Romancing SaGa La Romance is an album of music from Romancing SaGa arranged in a French musical style by Masaaki Mizuguchi. The original tracks were composed by Kenji Ito. The 11-track album has a length of 42:05. It was first released on July 20, 1992, by Square/NTT Publishing with a catalog number of N30D-025. It was reprinted by NTT Publishing on November 25, 1995, and October 1, 2004, with the catalog numbers PSCN-5037 and NTCP-5037.
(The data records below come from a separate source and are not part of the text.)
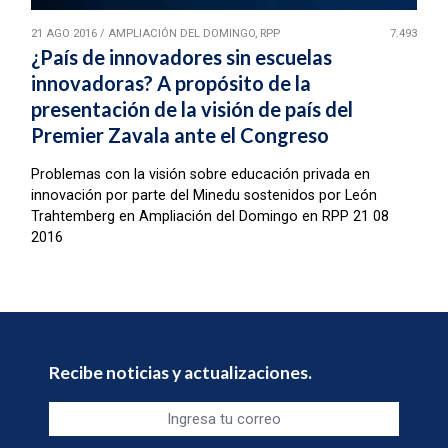
21 AGO 2016
/
AMPLIACIÓN DEL DOMINGO, RPP
7.493
¿País de innovadores sin escuelas
innovadoras? A propósito de la
presentación de la visión de país del
Premier Zavala ante el Congreso
Problemas con la visión sobre educación privada en
innovación por parte del Minedu sostenidos por León
Trahtemberg en Ampliación del Domingo en RPP 21 08
2016
Recibe noticias y actualizaciones.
The album received mixed reviews from critics. Eve C. of RPGFan disliked the album, calling it a "disappointment" and citing that in her opinion it did not sound French, that many of the tracks were "boring", and that the arrangements were "mediocre". Patrick Gann, however, said that he was impressed with the album, applauding the instrumentation and calling it "quite the CD". Dave of Square Enix Music Online mostly agreed with Gann, calling it "extremely diverse" and full of "inspired arrangements", marred only by a couple of disappointing tracks.

Track list
| No. | Title | Original track | Length |
|---|---|---|---|
| 1. | "Thème d'Ouverture" ("Opening Theme") | "Overture ~ Opening Title" | 3:26 |
| 2. | "Pot-pourri des Héros" ("Medley of the Heroes") | "Character Medley" | 4:23 |
| 3. | "Le Palais du Rêve ~ La Ville de Cristal" ("The Palace of Dream - The Crystal City") | "Palace Theme ~ Crystal City" | 4:39 |
| 4. | "Marche Vers l'Inconnu" ("Walking to the Unknown") | "Dungeon" | 3:38 |
| 5. | "Echoppes Autour de la Ville" ("Stalls Around the City") | "South Estermil" | 2:09 |
| 6. | "Perdu Dans la Forêt" ("Lost in the Forest") | "Forest of Doubt" | 3:41 |
| 7. | "La Gloire du Chevalier" ("Glory of the Knight") | "Glory of the Knight" | 4:07 |
| 8. | "Tango du Pays des Frontières" ("Tango from the Border Land") | "Barbara's Tango" | 2:52 |
| 9. | "Le Village Désert ~ Thème de la Solitude" ("The Abandoned Village - Theme of Solitude") | "Brokenhearted Aisha ~ Theme of Solitude" | 5:33 |
| 10. | "Il Etait une Fois : l'Histoire d'un Barde" ("Once Upon a Time: The Story of a Bard") | "Adventurer's Theme" | 3:34 |
| 11. | "Thème Final... La SaGa" ("Ending Theme... The SaGa") | "Ending Theme" | 4:03 |

===Romancing SaGa 2 Original Sound Version===

Romancing SaGa 2 Original Sound Version is a soundtrack album for Romancing SaGa 2. It was composed by Kenji Ito, with the exception of two tracks, "The Legend Begins" and "Heartful Tears", which were composed by Nobuo Uematsu and arranged by Ito. The album covers 35 tracks and has a duration of 1:12:29. It was first published by Square on December 3, 1993, with the catalog number N25D-022, and reprinted by NTT Publishing on November 25, 1995, with the number PSCN-5038 and on October 1, 2004, with the number NTCP-5038. The first 30 tracks come from the game, while the next four tracks are bonus dance music tracks and the final track is a different version of the game's prologue theme.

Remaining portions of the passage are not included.